→ **Required work**
Gather every line from the entries below that includes "this".

Extracted page text data:
⁂

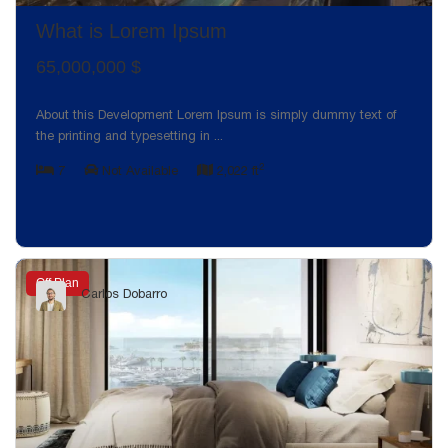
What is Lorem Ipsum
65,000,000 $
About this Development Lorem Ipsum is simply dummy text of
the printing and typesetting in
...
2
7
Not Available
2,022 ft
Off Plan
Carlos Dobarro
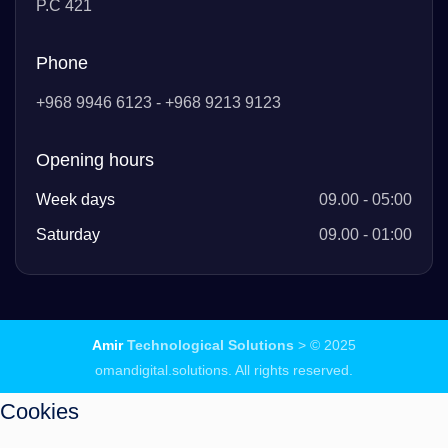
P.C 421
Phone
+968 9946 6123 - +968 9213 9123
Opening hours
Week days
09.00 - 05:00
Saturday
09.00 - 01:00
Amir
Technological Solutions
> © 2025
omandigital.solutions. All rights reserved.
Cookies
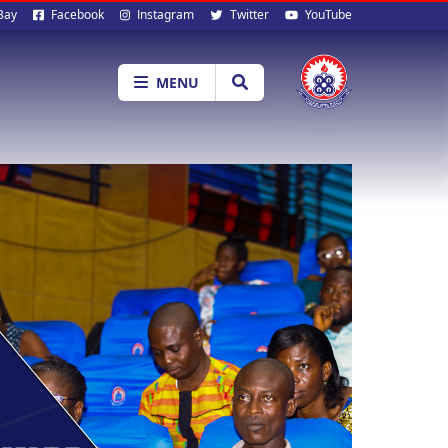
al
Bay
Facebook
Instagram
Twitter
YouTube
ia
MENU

⁂

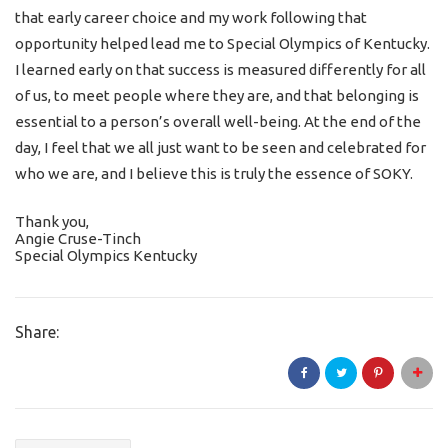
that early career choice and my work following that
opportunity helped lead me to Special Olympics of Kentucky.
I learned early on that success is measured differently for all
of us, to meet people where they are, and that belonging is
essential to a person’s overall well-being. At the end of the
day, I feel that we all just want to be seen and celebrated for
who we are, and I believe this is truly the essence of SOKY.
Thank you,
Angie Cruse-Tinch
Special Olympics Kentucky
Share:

⁂

→ **Task solution**
About this Development Lorem Ipsum is simply dummy text of
who we are, and I believe this is truly the essence of SOKY.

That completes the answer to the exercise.